--- Requirement ---
Each record that follows should be repeated exactly, minus any images.

Start of Data to use

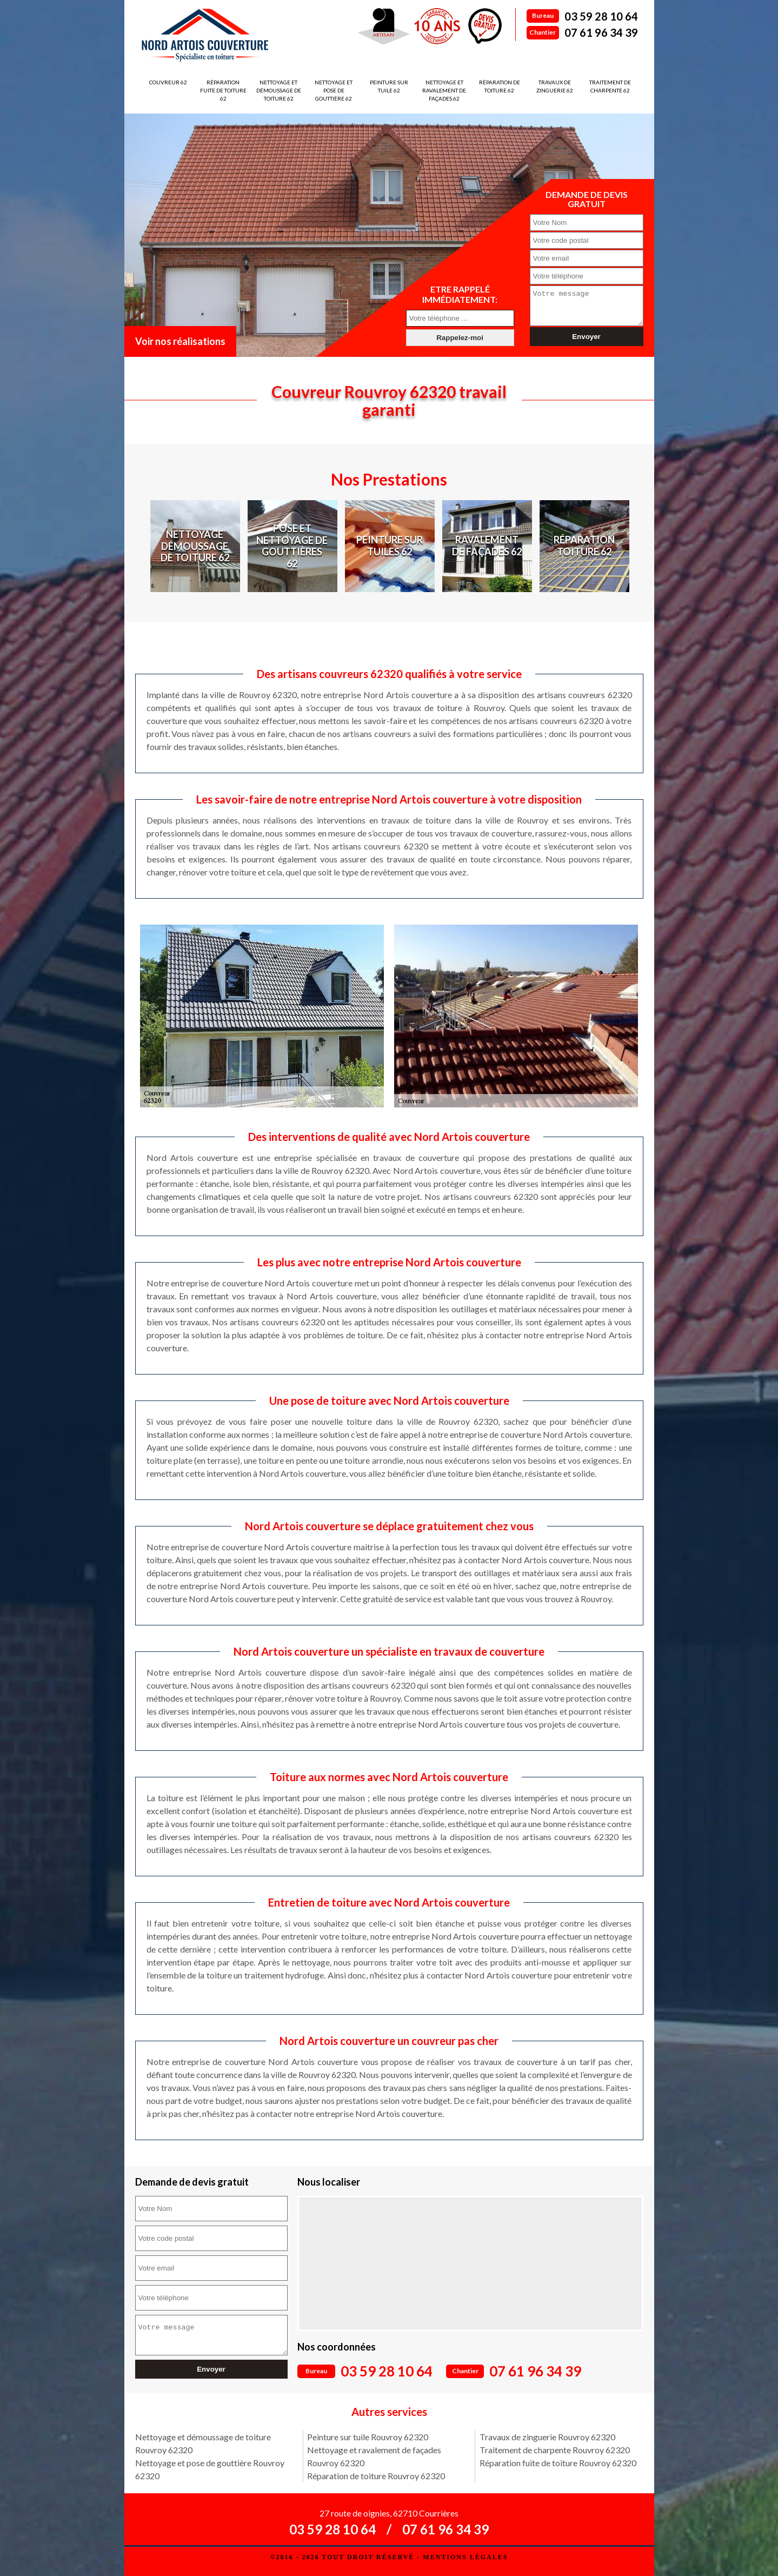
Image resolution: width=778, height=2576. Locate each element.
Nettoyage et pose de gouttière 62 (334, 90)
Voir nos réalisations (180, 341)
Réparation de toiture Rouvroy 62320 (376, 2476)
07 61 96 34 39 (601, 32)
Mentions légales (465, 2557)
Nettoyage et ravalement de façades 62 (444, 90)
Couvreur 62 (168, 82)
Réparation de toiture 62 (499, 86)
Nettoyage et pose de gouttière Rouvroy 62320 (209, 2469)
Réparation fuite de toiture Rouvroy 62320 (558, 2463)
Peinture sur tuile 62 (389, 86)
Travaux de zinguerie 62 (554, 86)
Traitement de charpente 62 (610, 86)
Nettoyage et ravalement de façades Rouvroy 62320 (374, 2456)
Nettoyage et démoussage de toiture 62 (278, 90)
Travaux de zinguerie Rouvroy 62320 (547, 2437)
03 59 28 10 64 (601, 16)
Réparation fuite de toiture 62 (223, 90)
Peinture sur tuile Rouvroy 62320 (367, 2437)
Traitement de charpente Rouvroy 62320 (555, 2450)
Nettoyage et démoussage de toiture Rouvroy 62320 (203, 2443)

End of Data to use

--- Answer section ---
Image resolution: width=778, height=2576. Locate each element.
Nettoyage et pose de gouttière 62 (334, 90)
Voir nos réalisations (180, 341)
Réparation de toiture Rouvroy 62320 (376, 2476)
07 61 96 34 39 (601, 32)
Mentions légales (465, 2557)
Nettoyage et ravalement de façades 62 (444, 90)
Couvreur 62 (168, 82)
Réparation de toiture 62 (499, 86)
Nettoyage et pose de gouttière Rouvroy 62320 (209, 2469)
Réparation fuite de toiture Rouvroy 62320 (558, 2463)
Peinture sur tuile 62 (389, 86)
Travaux de zinguerie 62 (554, 86)
Traitement de charpente 62 (610, 86)
Nettoyage et ravalement de façades Rouvroy 62320 (374, 2456)
Nettoyage et démoussage de toiture 62 (278, 90)
Travaux de zinguerie Rouvroy 62320 (547, 2437)
03 59 28 10 64 (601, 16)
Réparation fuite de toiture 62 (223, 90)
Peinture sur tuile Rouvroy 62320 (367, 2437)
Traitement de charpente Rouvroy 62320 (555, 2450)
Nettoyage et démoussage de toiture Rouvroy 62320 (203, 2443)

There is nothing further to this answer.